O bebê finalmente veio ao mundo, mas com uma seqüela que seria  motivo de chacota por quase toda a vida: o maxilar deformado, que lhe rendeu o apelido de “queixinho” na escola.
Em 1929, Noel dá os primeiros passos rumo ao reconhecimento musical ao ingressar no Bando de Tangarás, grupo liderado por Almirante e composto também por Braguinha, Henrique Brito e Alvinho. A primeira composição, a embolada Festa no Céu, foi escrita no ano seguinte. À época, o Brasil iniciou um intenso processo de transformações culturais e políticas. Em 22, aconteceu a Semana de Arte Moderna, que fortaleceu as discussões sobre a identidade brasileira. Oito anos depois, Getúlio liderou uma revolução que desbancou a política do café com leite – revezamento de paulistas e mineiros na presidência do País.
Na mesma década, dois livros estremeceram a intelectualidade brasileira: Casa Grande e Senzala, de Gilberto Freyre, publicado em 1933, que repensou o estigma do mestiço no Brasil; Raízes do Brasil, de Sérgio Buarque de Holanda, publicado em 1936, que detectou a cordialidade como traço de nossa sociedade.
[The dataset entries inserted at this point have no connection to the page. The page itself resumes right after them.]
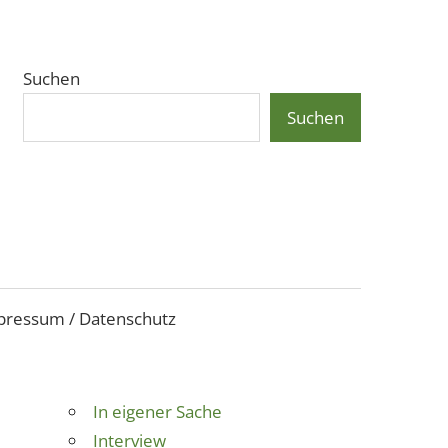
Suchen
Suchen
pressum / Datenschutz
In eigener Sache
Interview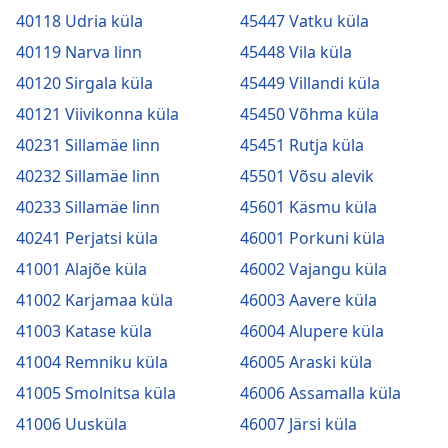
40118 Udria küla
45447 Vatku küla
40119 Narva linn
45448 Vila küla
40120 Sirgala küla
45449 Villandi küla
40121 Viivikonna küla
45450 Võhma küla
40231 Sillamäe linn
45451 Rutja küla
40232 Sillamäe linn
45501 Võsu alevik
40233 Sillamäe linn
45601 Käsmu küla
40241 Perjatsi küla
46001 Porkuni küla
41001 Alajõe küla
46002 Vajangu küla
41002 Karjamaa küla
46003 Aavere küla
41003 Katase küla
46004 Alupere küla
41004 Remniku küla
46005 Araski küla
41005 Smolnitsa küla
46006 Assamalla küla
41006 Uusküla
46007 Järsi küla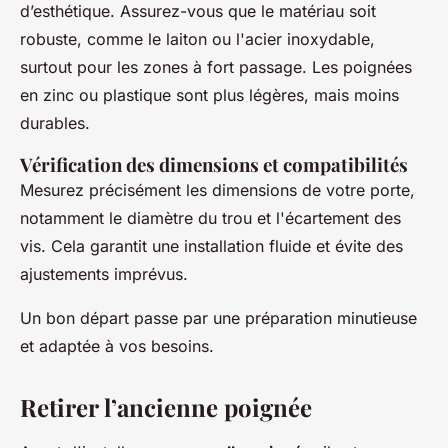
d’esthétique. Assurez-vous que le matériau soit
robuste, comme le laiton ou l'acier inoxydable,
surtout pour les zones à fort passage. Les poignées
en zinc ou plastique sont plus légères, mais moins
durables.
Vérification des dimensions et compatibilités
Mesurez précisément les dimensions de votre porte,
notamment le diamètre du trou et l'écartement des
vis. Cela garantit une installation fluide et évite des
ajustements imprévus.
Un bon départ passe par une préparation minutieuse
et adaptée à vos besoins.
Retirer l’ancienne poignée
Esta mesma cordialidade Noel havia retratado em Cordiais Saudações, de 1931. “Em vão te procurei, notícias suas não encontrei/Eu hoje sinto saudades/Daqueles dez mil réis que te emprestei”. Com extrema polidez, o personagem vai cobrar o dinheiro que emprestara a um enrolão que de necessitado não tinha nada – afinal, Noel manda beijos para o cachorro, ao passarinho e à empregada do devedor.
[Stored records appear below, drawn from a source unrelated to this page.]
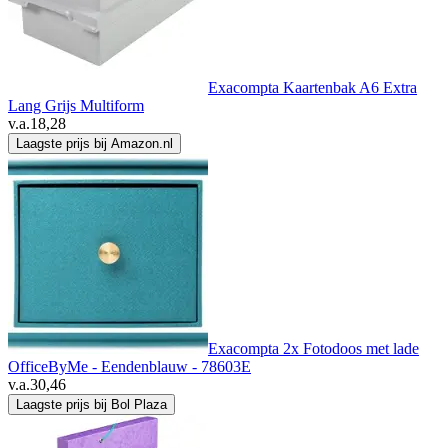
Exacompta Kaartenbak A6 Extra
Lang Grijs Multiform
v.a.
18,28
Laagste prijs bij Amazon.nl
Exacompta 2x Fotodoos met lade
OfficeByMe - Eendenblauw - 78603E
v.a.
30,46
Laagste prijs bij Bol Plaza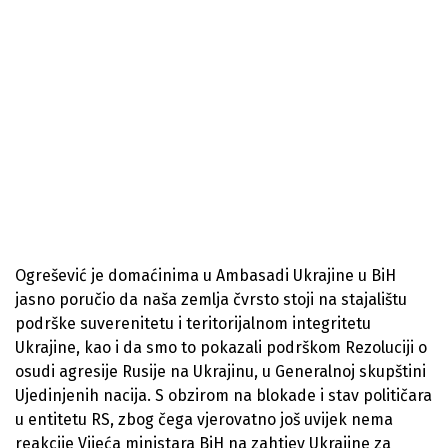
Ogrešević je domaćinima u Ambasadi Ukrajine u BiH
jasno poručio da naša zemlja čvrsto stoji na stajalištu
podrške suverenitetu i teritorijalnom integritetu
Ukrajine, kao i da smo to pokazali podrškom Rezoluciji o
osudi agresije Rusije na Ukrajinu, u Generalnoj skupštini
Ujedinjenih nacija. S obzirom na blokade i stav političara
u entitetu RS, zbog čega vjerovatno još uvijek nema
reakcije Vijeća ministara BiH na zahtjev Ukrajine za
O primeiro sucesso veio por meio da composição Com que roupa, dos famosos versos “Com que roupa que eu vou/Ao samba que você me convidou”. A música se propagou pelas ruas da cidade rapidamente, pois a identificação foi imediata: Noel falava para um público sem recursos financeiros, mas que sempre dava um jeito de se virar nas situações adversas. Cantou a situação de muitos brasileiros. Em torno da maneira de enxergar o brasileiro e, em particular, o malandro, Noel Rosa e Wilson Batista protagonizaram uma das maiores disputas do samba.
A interpretação que Noel deu a Com que roupa foi uma mudança radical na história da música popular. Até então, só se sobressaiam cantores com vozerão, o chamado “dó de peito” – como o de Bahiano, que interpretou o primeiro samba gravado, Pelo Telefone. Noel pegou o gingado do ritmo e transportou para a sua voz, quase que falando em alguns trechos da música. A mesma roupagem ele deu a Gago apaixonado, sátira a um jovem enamorado que ficou gago devido a falsidade da amada. O jeito de cantar, sem esticar notas e sílabas, abriu caminho para intérpretes consagrados, como Nora Ney, que praticamente falava, João Gilberto e Nara Leão.
A passagem de Noel pelas bandas terráqueas é recheada de histórias pitorescas. Uma delas envolve a covardia do poeta, bom no samba e ruim de briga. O compositor teve a cabrocha que flertava roubada por um marinheiro musculoso. Em apuros, Noel bateu à porta de Heitor dos Prazeres, de conhecida habilidade na capoeira. Chegando ao bar onde o marinheiro estava, o amigo bom de pernada chegou colocando banca e sua fama passou de boca em boca em instantes. O marinheiro, amendrontado, foi-se embora e deixou a cabrocha. “Os dois ficaram tomando vermute com amendoim e acabaram mandando a mulher embora para beberem sossegados”, conta o filho Heitorzinho dos Prazeres. A noite terminou com Noel dando palpites na última estrofe de uma letra que Heitor estava arredondando. Resultado: Pierrô Apaixonado, estrondoso sucesso do carnaval de 1936, no qual Noel o compositor da Vila consta como parceiro.
O fim da trajetória de Noel foi cravado em 1937, aos 26 anos. A saúde não resistiu aos incontáveis cigarros e garrafas de cerveja, consumidos mesmo quando o compositor já estava com a tuberculose em estágio avançado.
“Adeus cantor da seresta/Que tinhas sempre a alma em festa/Ainda quando sofrias...”.